Na co dzień za pomocą smartfona udział w lekcjach bierze najmłodszy syn Maciek. Uczęszcza do Szkoły Podstawowej nr 1 w Opatowie. Z komputera korzysta tylko wtedy, gdy są kartkówki lub sprawdziany. Mówi, że lubi matematykę i jest w niej dobry. Przez zdalne nauczanie ma trudności za to np. z językiem polskim.
– Gdy pani udostępnia coś, to mam za mały ekran, żeby to wszystko dostrzec i to jest czasem bardzo rozmazane. Czuje się taki trochę przygnębiony, że mam trochę gorzej. Kiedy nie widzę zbyt dużo, potem sam muszę to nadrabiać – mówi Maciek.

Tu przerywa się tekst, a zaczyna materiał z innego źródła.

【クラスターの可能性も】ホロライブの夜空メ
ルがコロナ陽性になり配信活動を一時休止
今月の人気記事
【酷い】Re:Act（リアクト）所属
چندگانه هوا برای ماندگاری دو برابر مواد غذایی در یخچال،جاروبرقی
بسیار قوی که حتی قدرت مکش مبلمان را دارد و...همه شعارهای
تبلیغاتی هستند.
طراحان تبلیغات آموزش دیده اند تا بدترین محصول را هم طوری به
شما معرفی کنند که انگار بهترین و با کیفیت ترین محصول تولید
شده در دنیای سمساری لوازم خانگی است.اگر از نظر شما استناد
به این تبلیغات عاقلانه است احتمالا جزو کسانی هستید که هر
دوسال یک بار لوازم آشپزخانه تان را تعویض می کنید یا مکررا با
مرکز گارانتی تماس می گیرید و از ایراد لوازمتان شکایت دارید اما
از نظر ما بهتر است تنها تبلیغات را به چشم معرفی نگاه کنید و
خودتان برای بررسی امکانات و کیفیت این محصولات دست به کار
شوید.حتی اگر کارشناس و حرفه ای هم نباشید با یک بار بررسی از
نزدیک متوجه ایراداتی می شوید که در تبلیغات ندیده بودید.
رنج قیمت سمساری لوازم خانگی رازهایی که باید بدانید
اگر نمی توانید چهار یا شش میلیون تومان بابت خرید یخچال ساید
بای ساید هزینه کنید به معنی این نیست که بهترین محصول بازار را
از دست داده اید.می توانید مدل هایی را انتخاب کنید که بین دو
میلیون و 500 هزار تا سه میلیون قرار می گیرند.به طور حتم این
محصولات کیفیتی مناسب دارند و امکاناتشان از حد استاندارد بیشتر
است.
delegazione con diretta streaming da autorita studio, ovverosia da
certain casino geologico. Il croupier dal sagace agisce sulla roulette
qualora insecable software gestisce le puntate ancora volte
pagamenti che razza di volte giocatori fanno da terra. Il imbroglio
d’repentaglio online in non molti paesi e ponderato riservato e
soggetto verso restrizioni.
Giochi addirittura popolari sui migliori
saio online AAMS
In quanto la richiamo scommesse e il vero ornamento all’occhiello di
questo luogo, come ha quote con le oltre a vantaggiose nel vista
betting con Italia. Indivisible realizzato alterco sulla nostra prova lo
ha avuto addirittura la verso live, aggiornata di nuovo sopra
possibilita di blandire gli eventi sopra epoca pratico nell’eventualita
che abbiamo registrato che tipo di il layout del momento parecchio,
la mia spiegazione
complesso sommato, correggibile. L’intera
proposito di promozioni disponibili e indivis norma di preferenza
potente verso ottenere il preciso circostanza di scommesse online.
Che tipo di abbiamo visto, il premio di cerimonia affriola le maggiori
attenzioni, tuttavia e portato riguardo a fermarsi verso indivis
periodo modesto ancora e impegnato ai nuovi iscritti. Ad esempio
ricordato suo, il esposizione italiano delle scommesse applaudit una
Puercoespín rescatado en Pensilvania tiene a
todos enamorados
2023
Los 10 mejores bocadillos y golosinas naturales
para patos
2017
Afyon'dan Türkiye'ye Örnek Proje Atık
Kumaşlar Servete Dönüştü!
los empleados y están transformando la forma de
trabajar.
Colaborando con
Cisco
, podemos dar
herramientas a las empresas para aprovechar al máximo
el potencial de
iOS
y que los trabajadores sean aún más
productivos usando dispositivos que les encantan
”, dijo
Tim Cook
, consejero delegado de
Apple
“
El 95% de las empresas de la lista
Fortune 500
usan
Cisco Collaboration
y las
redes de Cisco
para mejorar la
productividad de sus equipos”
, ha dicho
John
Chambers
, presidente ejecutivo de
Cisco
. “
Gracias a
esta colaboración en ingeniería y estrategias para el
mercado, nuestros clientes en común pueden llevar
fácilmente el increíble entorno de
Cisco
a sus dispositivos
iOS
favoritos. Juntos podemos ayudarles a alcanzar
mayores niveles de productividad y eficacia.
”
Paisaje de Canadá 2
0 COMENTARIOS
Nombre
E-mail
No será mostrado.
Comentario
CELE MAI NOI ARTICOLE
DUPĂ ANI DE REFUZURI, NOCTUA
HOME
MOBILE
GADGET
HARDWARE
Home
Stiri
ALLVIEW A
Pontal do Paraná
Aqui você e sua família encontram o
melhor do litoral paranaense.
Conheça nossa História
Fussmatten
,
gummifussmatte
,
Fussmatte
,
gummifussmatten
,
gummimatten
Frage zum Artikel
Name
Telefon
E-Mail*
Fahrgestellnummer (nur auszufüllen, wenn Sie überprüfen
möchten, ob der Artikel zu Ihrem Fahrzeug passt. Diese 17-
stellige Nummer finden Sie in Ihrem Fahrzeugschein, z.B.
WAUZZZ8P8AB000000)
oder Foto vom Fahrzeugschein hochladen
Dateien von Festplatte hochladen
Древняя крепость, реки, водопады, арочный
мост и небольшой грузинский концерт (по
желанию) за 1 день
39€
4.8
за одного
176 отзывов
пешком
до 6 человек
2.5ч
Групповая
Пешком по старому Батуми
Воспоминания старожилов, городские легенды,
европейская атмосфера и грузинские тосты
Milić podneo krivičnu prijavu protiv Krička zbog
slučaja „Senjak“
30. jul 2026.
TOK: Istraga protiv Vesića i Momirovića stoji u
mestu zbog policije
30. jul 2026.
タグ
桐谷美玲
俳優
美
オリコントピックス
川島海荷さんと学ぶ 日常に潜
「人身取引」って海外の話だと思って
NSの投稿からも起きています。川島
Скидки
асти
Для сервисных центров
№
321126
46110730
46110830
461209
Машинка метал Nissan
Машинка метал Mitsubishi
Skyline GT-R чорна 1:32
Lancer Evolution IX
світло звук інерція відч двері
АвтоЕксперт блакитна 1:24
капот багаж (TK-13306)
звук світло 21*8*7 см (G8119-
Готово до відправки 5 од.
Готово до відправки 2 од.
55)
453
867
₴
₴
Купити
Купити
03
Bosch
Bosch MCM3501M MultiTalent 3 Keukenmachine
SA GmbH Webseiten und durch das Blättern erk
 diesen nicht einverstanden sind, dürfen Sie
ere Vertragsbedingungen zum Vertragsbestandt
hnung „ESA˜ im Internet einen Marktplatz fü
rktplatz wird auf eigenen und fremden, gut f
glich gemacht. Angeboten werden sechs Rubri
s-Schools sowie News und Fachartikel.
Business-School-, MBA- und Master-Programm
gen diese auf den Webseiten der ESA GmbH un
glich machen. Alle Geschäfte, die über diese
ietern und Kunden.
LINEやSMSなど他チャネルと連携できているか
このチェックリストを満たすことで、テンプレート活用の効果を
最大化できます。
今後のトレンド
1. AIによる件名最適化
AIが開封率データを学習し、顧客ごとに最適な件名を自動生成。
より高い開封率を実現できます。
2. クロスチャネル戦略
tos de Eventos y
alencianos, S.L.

Telefonu do nauki używa także Kasia, która czasami pożycza komputer od studiującej starszej siostry, która także laptopa kupiła dzięki stypendium. Kasia przyznaje, że praca na komputerze jest znacznie łatwiejsza i dodaje, że przydałby się jeszcze sprzęt.
– Wydaje mi się, że daję radę, ale są te braki w ścisłych przedmiotach: matematyka, fizyka. Na telefonie znacznie trudniej się pracuje, dlatego przydałby się jeszcze sprzęt – mówi Kasia.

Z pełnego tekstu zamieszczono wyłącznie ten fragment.